Par un jugement n° 1600162 du 8 avril 2016, le tribunal administratif de Toulon a rejeté sa demande.
Procédure devant la Cour :
Par une requête enregistrée le 8 août 2016, M. A..., représenté par Me C..., demande à la Cour :
1°) d'annuler ce jugement du tribunal administratif de Toulon du 8 avril 2016 ;
2°) d'annuler les décisions portant refus de séjour et obligation de quitter le territoire français du sous-préfet de Draguignan en date du 21 décembre 2015 ;
3°) d'enjoindre au sous-préfet de Draguignan de lui délivrer un titre de séjour dans un délai d'un mois à compter de la notification de la décision à intervenir ;
4°) de mettre à la charge de l'Etat une somme de 1 200 euros sur le fondement des dispositions de l'article L. 761-1 du code de justice administrative.
Il soutient que :
- l'arrêté est entaché d'un défaut d'examen de sa situation dès lors que le sous-préfet n'a pas examiné sa demande au regard des dispositions de l'article L. 313-14 du code de l'entrée et du séjour des étrangers et du droit d'asile ;
- le sous-préfet, en refusant de lui délivrer un titre de séjour et en l'obligeant à quitter le territoire français, a méconnu les stipulations de l'article 8 de la convention européenne de sauvegarde des droits de l'homme et des libertés fondamentales ainsi que les dispositions de l'article L. 313-11-7° du code de l'entrée et du séjour des étrangers et du droit d'asile, et a entaché ses décisions d'une erreur manifeste d'appréciation ;
- l'arrêté attaqué a été pris en méconnaissance de l'article L. 313-14 du code de l'entrée et du séjour des étrangers et du droit d'asile.
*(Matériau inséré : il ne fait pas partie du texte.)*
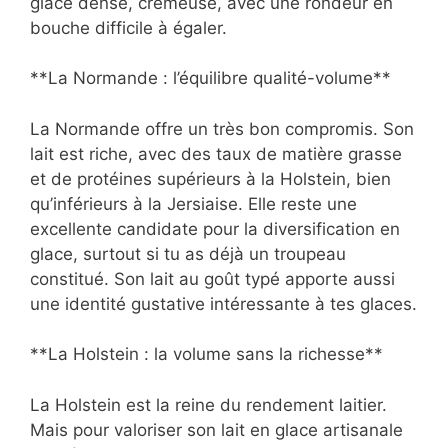
glace dense, crémeuse, avec une rondeur en
bouche difficile à égaler.
**La Normande : l’équilibre qualité-volume**
La Normande offre un très bon compromis. Son
lait est riche, avec des taux de matière grasse
et de protéines supérieurs à la Holstein, bien
qu’inférieurs à la Jersiaise. Elle reste une
excellente candidate pour la diversification en
glace, surtout si tu as déjà un troupeau
constitué. Son lait au goût typé apporte aussi
une identité gustative intéressante à tes glaces.
**La Holstein : la volume sans la richesse**
La Holstein est la reine du rendement laitier.
Mais pour valoriser son lait en glace artisanale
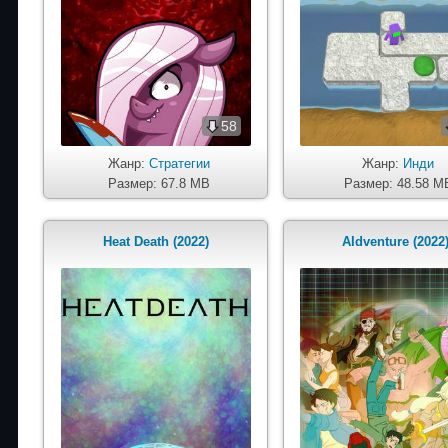
58
Жанр:
Стратегии
Жанр:
Инди
Размер: 67.8 MB
Размер: 48.58 M
Heat Death (2022)
AIdventure (2022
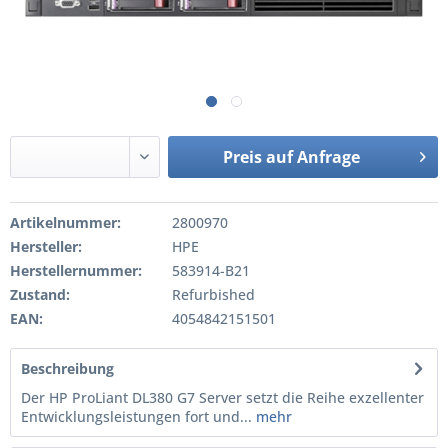
Preis auf Anfrage
Artikelnummer:
2800970
Hersteller:
HPE
Herstellernummer:
583914-B21
Zustand:
Refurbished
EAN:
4054842151501
Beschreibung
Der HP ProLiant DL380 G7 Server setzt die Reihe exzellenter
Entwicklungsleistungen fort und...
mehr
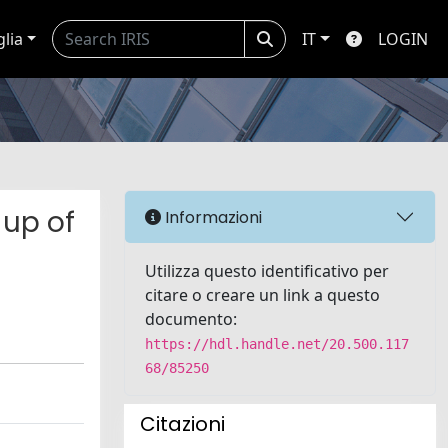
glia
IT
LOGIN
-up of
Informazioni
Utilizza questo identificativo per
citare o creare un link a questo
documento:
https://hdl.handle.net/20.500.117
68/85250
Citazioni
Par décision du 20 juin 2016, le bureau d'aide juridictionnelle a rejeté la demande d'aide juridictionnelle présentée par M. A....
Vu les autres pièces du dossier.
Vu :
- la convention européenne de sauvegarde des droits de l'homme et des libertés fondamentales ;
- le code de l'entrée et du séjour des étrangers et du droit d'asile ;
- le code de justice administrative.
Le président de la formation de jugement a dispensé le rapporteur public, sur sa proposition, de prononcer des conclusions à l'audience.
Les parties ont été régulièrement averties du jour de l'audience.
Le rapport de Mme Mastrantuono a été entendu au cours de l'audience publique.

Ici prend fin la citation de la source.